Option B is incorrect - HBase is an open source, non-relational, distributed database developed as part of the Apache Software Foundation's Hadoop project.

HBase runs on top of Hadoop Distributed File System (HDFS) to provide non- relational database capabilities for the Hadoop ecosystem.

HBase works seamlessly with Hadoop, sharing its file system and serving as a direct input and output to the MapReduce framework and execution engine.

HBase also integrates with Apache Hive, enabling SQL-like queries over HBase tables, joins with Hive-based tables, and support for Java Database Connectivity (JDBC)

https://docs.aws.amazon.com/emr/latest/ReleaseGuide/emr-hbase.html

Option C is incorrect -HCatalog is a tool that allows you to access Hive metastore tables within Pig, Spark SQL, and/or custom MapReduce applications.

HCatalog has a REST interface and command line client that allows you to create tables or do other operations.

https://docs.aws.amazon.com/emr/latest/ReleaseGuide/emr-hcatalog.html

Option D is correct - Apache Spark is a distributed processing framework and programming model that helps you do machine learning, stream processing, or graph analytics using Amazon EMR clusters.

Similar to Apache Hadoop, Spark is an open-source,distributed processing system commonly used for big data workloads.

However, Spark has several notable differences from Hadoop MapReduce.

Spark has an optimized directed acyclic graph (DAG) execution engine and actively caches data in-memory, which can boost performance, especially for certain algorithms and interactive queries.

https://docs.aws.amazon.com/emr/latest/ReleaseGuide/emr-spark.html

Based on the given scenario, Allianz Financial Services (AFS) is looking for a distributed processing framework and programming model to handle their big data analytics requirements using Amazon EMR clusters. The EMR cluster should support machine learning, stream processing, or graph analytics capabilities, and the data sources include S3, SQL databases, MongoDB, Redis, RDS, and other file systems.

Apache Spark is the best fit for AFS's requirements as it provides distributed processing capabilities for big data analytics. Apache Spark is an open-source distributed computing system that provides a programming model and framework for processing large-scale data sets.

Here are some of the reasons why Apache Spark is the right fit for AFS's requirements:

  1. Machine Learning: Apache Spark has a machine learning library called MLlib that provides distributed algorithms for machine learning tasks. The library includes tools for classification, regression, clustering, and collaborative filtering.

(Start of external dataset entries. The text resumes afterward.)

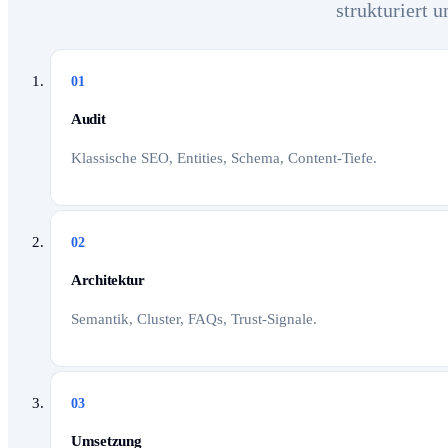
strukturiert 
01
Audit
Klassische SEO, Entities, Schema, Content-Tiefe.
02
Architektur
Semantik, Cluster, FAQs, Trust-Signale.
03
Umsetzung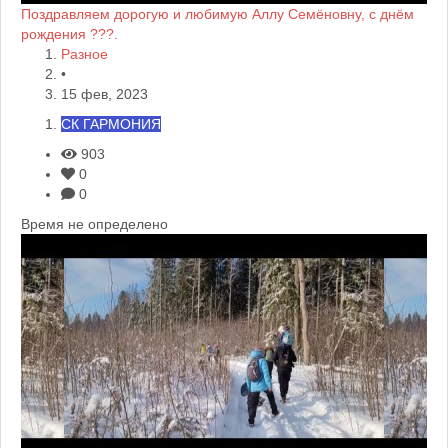
Поздравляем дорогую и любимую Аллу Семёновну, с днём
рождения ???.
Разное
•
15 фев, 2023
СК ГАРМОНИЯ
903
0
0
Время не определено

  2. Stream Processing: Apache Spark Streaming provides a programming model for processing real-time data streams. It supports various input sources, including Kafka, Flume, and Twitter, and output sources such as HDFS and databases.

  3. Graph Analytics: Apache Spark GraphX provides a distributed graph processing framework for large-scale graph analytics. It supports various graph algorithms such as PageRank, Connected Components, and Triangle Counting.

  4. Compatibility with Data Sources: Apache Spark has connectors to various data sources, including S3, SQL databases, MongoDB, Redis, RDS, and other file systems. This means that AFS can leverage Apache Spark to analyze data from all their data sources.

In contrast, Apache Hive is a data warehousing and SQL querying tool built on top of Hadoop. It is primarily used for batch processing and is not suitable for real-time data processing or machine learning tasks. Apache HBase is a NoSQL database that provides real-time read and write access to large-scale data. It is suitable for real-time data processing and serving, but it does not provide machine learning or graph analytics capabilities. Apache HCatalog is a metadata management tool for Hadoop that provides a unified interface to access data stored in different formats. It is not a distributed processing framework and does not provide machine learning or stream processing capabilities.

Therefore, based on the requirements specified in the scenario, Apache Spark is the best option to fulfill AFS's big data analytics requirements on Amazon EMR clusters.